### Exercise data ###

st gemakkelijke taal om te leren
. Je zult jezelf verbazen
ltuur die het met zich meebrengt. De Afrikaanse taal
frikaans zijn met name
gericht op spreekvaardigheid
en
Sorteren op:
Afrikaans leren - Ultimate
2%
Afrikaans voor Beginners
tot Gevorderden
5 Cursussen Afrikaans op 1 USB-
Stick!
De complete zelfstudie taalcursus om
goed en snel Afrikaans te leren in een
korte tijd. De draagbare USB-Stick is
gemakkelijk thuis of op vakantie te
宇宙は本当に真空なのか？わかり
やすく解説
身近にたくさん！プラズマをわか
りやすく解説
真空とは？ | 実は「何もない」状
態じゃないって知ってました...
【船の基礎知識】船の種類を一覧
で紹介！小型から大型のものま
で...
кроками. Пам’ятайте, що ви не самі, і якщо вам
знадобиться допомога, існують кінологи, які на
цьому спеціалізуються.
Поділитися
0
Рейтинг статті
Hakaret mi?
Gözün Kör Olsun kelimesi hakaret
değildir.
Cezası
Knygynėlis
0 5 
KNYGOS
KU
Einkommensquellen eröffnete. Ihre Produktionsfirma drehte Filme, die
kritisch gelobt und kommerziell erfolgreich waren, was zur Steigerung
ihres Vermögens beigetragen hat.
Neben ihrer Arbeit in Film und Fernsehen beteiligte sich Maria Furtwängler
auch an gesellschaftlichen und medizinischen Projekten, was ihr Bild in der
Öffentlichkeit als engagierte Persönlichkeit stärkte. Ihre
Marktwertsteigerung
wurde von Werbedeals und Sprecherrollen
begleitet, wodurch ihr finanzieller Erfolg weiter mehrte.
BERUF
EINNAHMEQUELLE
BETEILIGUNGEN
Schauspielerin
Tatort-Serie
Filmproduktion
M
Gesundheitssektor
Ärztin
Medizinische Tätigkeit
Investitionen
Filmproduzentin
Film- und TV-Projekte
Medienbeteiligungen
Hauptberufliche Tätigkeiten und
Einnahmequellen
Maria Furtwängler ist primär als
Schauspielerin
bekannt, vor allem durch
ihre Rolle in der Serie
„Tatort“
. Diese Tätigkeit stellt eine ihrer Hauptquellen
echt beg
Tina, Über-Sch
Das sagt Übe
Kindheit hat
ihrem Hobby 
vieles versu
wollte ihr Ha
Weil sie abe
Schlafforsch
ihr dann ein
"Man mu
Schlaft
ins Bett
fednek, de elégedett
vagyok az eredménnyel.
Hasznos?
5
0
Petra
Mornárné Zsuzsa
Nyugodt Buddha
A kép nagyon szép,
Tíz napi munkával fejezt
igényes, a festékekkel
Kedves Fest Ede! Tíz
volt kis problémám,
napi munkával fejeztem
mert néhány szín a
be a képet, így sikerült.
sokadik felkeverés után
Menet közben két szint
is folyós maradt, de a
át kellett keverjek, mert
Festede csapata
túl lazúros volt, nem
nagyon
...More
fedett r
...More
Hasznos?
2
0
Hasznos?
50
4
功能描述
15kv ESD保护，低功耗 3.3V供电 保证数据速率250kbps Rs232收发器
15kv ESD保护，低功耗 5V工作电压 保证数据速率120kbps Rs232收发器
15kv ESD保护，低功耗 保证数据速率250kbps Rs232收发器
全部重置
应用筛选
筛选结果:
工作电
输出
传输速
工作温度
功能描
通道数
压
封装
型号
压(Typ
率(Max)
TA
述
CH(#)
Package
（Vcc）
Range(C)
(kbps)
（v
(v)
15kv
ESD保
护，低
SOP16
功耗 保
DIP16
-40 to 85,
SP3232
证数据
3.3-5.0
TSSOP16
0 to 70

###

Write out exactly the lines above from the line with "Gözün Kör Olsun kelimesi hakaret" through the line with "ihres Vermögens beigetragen hat.", both of them included, and leave out all other lines.

Gözün Kör Olsun kelimesi hakaret
değildir.
Cezası
Knygynėlis
0 5 
KNYGOS
KU
Einkommensquellen eröffnete. Ihre Produktionsfirma drehte Filme, die
kritisch gelobt und kommerziell erfolgreich waren, was zur Steigerung
ihres Vermögens beigetragen hat.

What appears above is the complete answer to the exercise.